Eu trabalhei em torno disso, criando um script que substitui as políticas que eu não quero no registro (você pode usar o comando "REG" em um script em lotes). Esse script pode ser configurado para ser executado usando o Agendador de Tarefas, imediatamente após o cliente da Diretiva de Grupo concluir a aplicação da diretiva, usando "Em um evento" como o acionador.

O melhor gatilho de evento que encontrei é Log: Microsoft-Windows-GroupPolicy / Operational, Origem: GroupPolicy e Event ID: 8004, mas você pode verificar os logs do visualizador de eventos para algumas possibilidades adicionais.

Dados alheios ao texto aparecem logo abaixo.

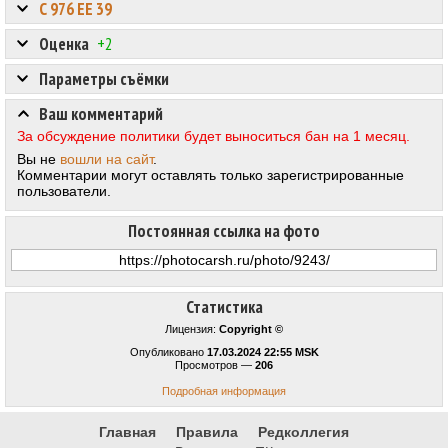
С 976 ЕЕ 39
Оценка
+2
Параметры съёмки
Ваш комментарий
За обсуждение политики будет выноситься бан на 1 месяц.
Вы не
вошли на сайт
.
Комментарии могут оставлять только зарегистрированные
пользователи.
Постоянная ссылка на фото
Статистика
Лицензия:
Copyright ©
Опубликовано
17.03.2024 22:55 MSK
Просмотров —
206
Подробная информация
Главная
Правила
Редколлегия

Uma solução potencial, usando o Windows 10 Enterprise. Eu não testei em um ambiente de domínio. Testei-o localmente e evitei que c:\gpupdate /force funcionasse por completo. Se eu entendi o mecanismo corretamente, presumo que isso irá quebrar um componente de base e, portanto, garantirá ao usuário 100% de taxa de sucesso. Eu usei uma ferramenta que me permite executar binários com autoridade TrustedInstaller / System. Sordum PowerRun no meu caso. O binário que eu corri com essas permissões elevadas era "services.msc". Eu então Parei (se iniciado) e desabilitei Group Policy Client (nome do serviço: gpsvc ). É nesse ponto que c:\gpupdate /force não funciona mais. Eu não estou unido a um domínio, mas o tipo de inicialização desativado persistiu por meio de reinicializações. Portanto, a ideia é que você reverta / modifique / substitua / qualquer política de grupo herdada dos controladores de domínio e, em seguida, desative o gpsvc service antes que outro% automatizadogpupdate seja acionado. A maior parte disso é minha teoria, mas gosto dessa solução se funciona, porque subjetivamente sinto que ela tem um alto nível de negação plausível. "uhh .. deve ser o ram indo mal, flippin bits e outros enfeites"

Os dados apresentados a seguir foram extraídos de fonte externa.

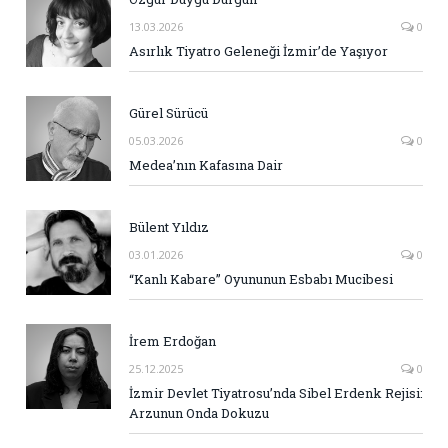
13.03.2026
0
Asırlık Tiyatro Geleneği İzmir’de Yaşıyor
Gürel Sürücü
05.03.2026
0
Medea’nın Kafasına Dair
Bülent Yıldız
03.01.2026
0
“Kanlı Kabare” Oyununun Esbabı Mucibesi
İrem Erdoğan
25.12.2025
0
İzmir Devlet Tiyatrosu’nda Sibel Erdenk Rejisi:
Arzunun Onda Dokuzu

Editar: encontrou um truque, o firewall se desliga se gpsvc estiver desativado: |

Remova-o do domínio ... faça o que precisar fazer na máquina e adicione-o novamente. dependendo de como seu GPO está configurado, isso funciona na maioria das situações. De qualquer maneira, eu o executaria pela máfia da IA e obteria alguma coisa por escrito declarando o que você está autorizando. Especialmente considerando, na maioria das situações, uma violação de segurança como um sysadmin pode resultar na rescisão imediata.